Cycling’s high profile, particularly in Europe, means that doping scandals, like Festina and Puerto, have been big news, but, he adds, ‘it’s not the only sport with a doping problem.’

He reels off the major scandals of the past ten years and concludes that there have been so many busts, particularly in the Tour, that it’s akin to having the entire field in the Olympic final of the 100 metres disqualified.

‘A few years ago, the public watching the Tour might have said, “I wonder if any of them are using drugs,” and now they say, “I wonder if any of them are
not
using drugs.” That’s the price you pay, the price that all sports pay, for letting things get out of hand.’

Dick Pound wanted cycling to step up to the plate, to take responsibility. ‘We gave them suggestions on their testing programme, which we thought was very ineffective and designed “around” the problem, rather than to catch dopers. Up until recently,’ Pound argued, ‘the fight against doping has been pretty limited. If you didn’t find traces of a substance in an athlete’s system, then there was no doping. Yet all the people in the entourages were going unchecked and unsanctioned. Now, with public authorities able to go in and seize evidence and question witnesses, it gives us a much broader ability to get the enablers, suppliers and the medical practitioners who are assisting in all this. It gives us a much more vigorous arsenal of weapons.’

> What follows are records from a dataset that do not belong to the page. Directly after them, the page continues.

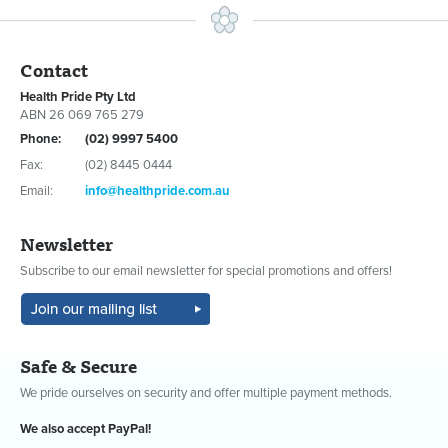
Contact
Health Pride Pty Ltd
ABN 26 069 765 279
Phone:
(02) 9997 5400
Fax:
(02) 8445 0444
Email:
info@healthpride.com.au
Newsletter
Subscribe to our email newsletter for special promotions and offers!
Safe & Secure
We pride ourselves on security and offer multiple payment methods.
We also accept PayPal!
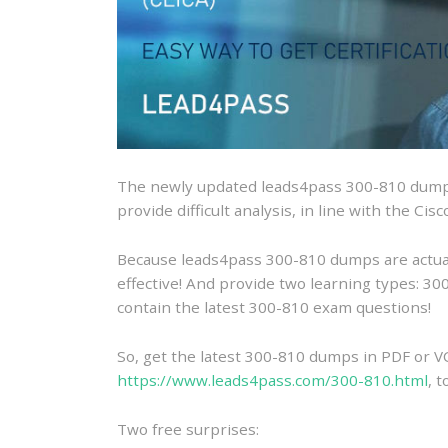
The newly updated leads4pass 300-810 dumps
provide difficult analysis, in line with the Ci
Because leads4pass 300-810 dumps are actually
effective! And provide two learning types: 
contain the latest 300-810 exam questions!
So, get the latest 300-810 dumps in PDF or V
https://www.leads4pass.com/300-810.html
, 
Two free surprises:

Sounds great, I say, this arsenal of weapons – police raids, secret surveillance, informers, DNA testing and so on – but what happened to athletes not doping themselves because it is wrong? What happened to the ideals of fair play, honour, respect for your rival – all the things that lift sport out of the maelstrom of everyday life and give it real meaning?

‘Yep,’ says Dick Pound. ‘I know. I agree entirely. There are sociopaths out there. That’s why we have a police force. That’s
why
we have security checks at airports. That’s an unfortunate fact of life. We’re now paying the price for the sports authorities letting this get out of control and closing their eyes to it.’